The historian William Appleman Williams — whose influence hangs over every page of Gangsters of Capitalism, as it does over other recent books, like Daniel Immerwahr’s How To Hide an Empire and Greg Grandin’s The End of the Myth — famously characterized the militarist contradiction at the heart of US society as “the tragedy of American diplomacy.” Even as American popular culture celebrated self-determination as its highest political value, the US security state could never tolerate the revolutionary changes true decolonization demanded.
Thousands of enlisted soldiers like Butler believed themselves to be “the vanguard of an international crusade” against tyranny, in Katz’s words, even as they systematically annihilated liberation movements around the globe. The United States’ self-defeating drive to remake the world in its own image through force persisted well beyond the Spanish-American war, of course, motivating a whole century of unilateral military interventions and inaugurating a multigenerational pattern of overseas “forever wars” that, even today, show few signs of slowing down.
The so-called American century was not the “natural” outcome of “a galaxy of individual choices, freely made by a planet hungry for an endless supply of Marvel superheroes and the perfect salty crunch of McDonald’s fries,” Katz writes. It was maintained through aggression and atrocity. The guarantors of American prosperity were (and are) people like the young Smedley Butler — idealistic in some ways, cynical in others, but always armed with the best weapons money could buy and forever willing to inflict catastrophic violence in any country but their own.
What Butler intuited in the final years of his life, and what Katz illustrates beyond a shadow of a doubt in Gangers of Capitalism, is that eventually, inevitably, every war comes home.
The People’s Turncoat
At no point in his life could Butler credibly claim to be a member of the ordinary class of Americans he celebrated from behind the podium. His membership in Philadelphia’s upper crust was inscribed in his very name, Smedley Darlington Butler — Darlington for his mother’s family, one of the wealthiest on the Main Line, and Butler for his father’s, which contained no fewer than two long-serving and prominent congressmen.

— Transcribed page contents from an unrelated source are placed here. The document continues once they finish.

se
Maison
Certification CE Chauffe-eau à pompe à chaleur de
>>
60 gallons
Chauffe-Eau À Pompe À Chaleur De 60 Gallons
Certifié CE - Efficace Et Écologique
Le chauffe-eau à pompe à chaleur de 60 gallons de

The family was more than capable of advancing their son’s professional status and preserving his public reputation. Still, Katz suggests that toward the end of his life “Butler may have suspected a deeper truth” about his privilege than others of his station were willing to acknowledge. Placing the reader inside Butler’s head as he addresses an audience of University of California students in 1939, Katz speculates that the ex-Marine saw “the students’ comfortable cheap cotton clothes, the Packards and Fords lined up outside on College Avenue, the bananas and breakfast cereals in their bellies” and knew that they “owed everything to his sacrifices and his crimes — what he and his Marines had done to millions of others . . . in jungles and drought-stricken fields thousands of miles away.”
On the eve of World War II, Butler was also beginning to understand that his country, drunk on its own wine, had fought itself blindly into a terrible trap. To preserve the privilege they inherited but did not earn, the new generation of Americans he saw before him on that sun-dappled California quad would now have to face down the rival powers that threatened to wrest the United States’ hidden empire away. The overseas wars Butler and his collaborators had initiated decades prior simply refused to end.

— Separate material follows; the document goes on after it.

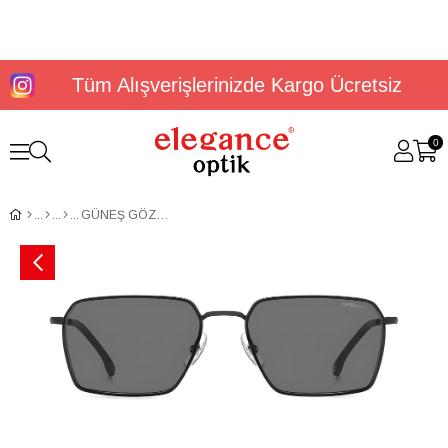
Tüm Alışverişlerinizde Kargo Ücretsiz
0
GÜNEŞ GÖZLÜĞÜ CARRERA 356/S 20788200356M9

Despite the silver spoon he was born with, Butler displayed an obvious affinity for rank-and-file soldiers throughout his career as an officer, violating military protocols in service of their needs on a semiregular basis. And when his military term was over, Butler eschewed the approval of other elites and instead advocated a movement of the poor against the cartel of state and business interests that maintained their destitution.
A key turning point for Butler came in the form of the Bonus Army movement of the early 1930s, when desperate veterans, many of them maimed by wartime injuries, demanded the payment of a service bonus they had been promised following World War I. In 1932, hundreds of thousands of these aggrieved veterans converged on Washington in what they called, in a nod to the imperial adventures of Butler’s generation, the Bonus Expeditionary Force. They established a tent city just paces from the US Capitol, which Butler visited shortly after his departure from the Marines.
“Nobody can kick me anymore. I’ll say what I please,” he said to the assembled veterans. “Who in the hell has done all the bleeding for this country, and for this law, and this Constitution anyhow, but you fellas?” he roared, his hair mussed and his “arms flying dramatically in the air,” in Katz’s telling.
The Bonus Expeditionary Force was “a clarifying moment” for Butler — and also for the military command hierarchy and its civilian handlers. General Douglas MacArthur, still a few years removed from the European battlefields that would cement his place in history, led a detachment of active-duty soldiers in driving the bonus marchers from their encampment, even unleashing chemical armaments on the fleeing crowds. It was his outrage over this “Battle of Washington” that caused Butler to solidify an idea “he’d been mulling since Nicaragua,” according to Katz: “that America’s wars were started by capitalists at the expense of the soldiers sent to fight them.”
Now, the ex-general could no longer ignore what he himself had insinuated during his brutal tenure as Philadelphia’s police commissioner, when he told his cops that “a policeman who shoots a bandit” was like a “soldier . . . firing at his enemies.” The spectacle of veterans fleeing active-duty bayonets through the streets of the American capital confirmed what Butler had long ago begun to suspect: the wars were coming home.
Gangsters of Capitalism is a book about the profundity of historical connection, the strands, both hidden and obvious, that bind all things to precursors of themselves. And so Butler’s experience of recursive and cyclical warmaking in the 1900s to 1920s can’t help but bring to mind the more recent historical experience of the “war on terror.”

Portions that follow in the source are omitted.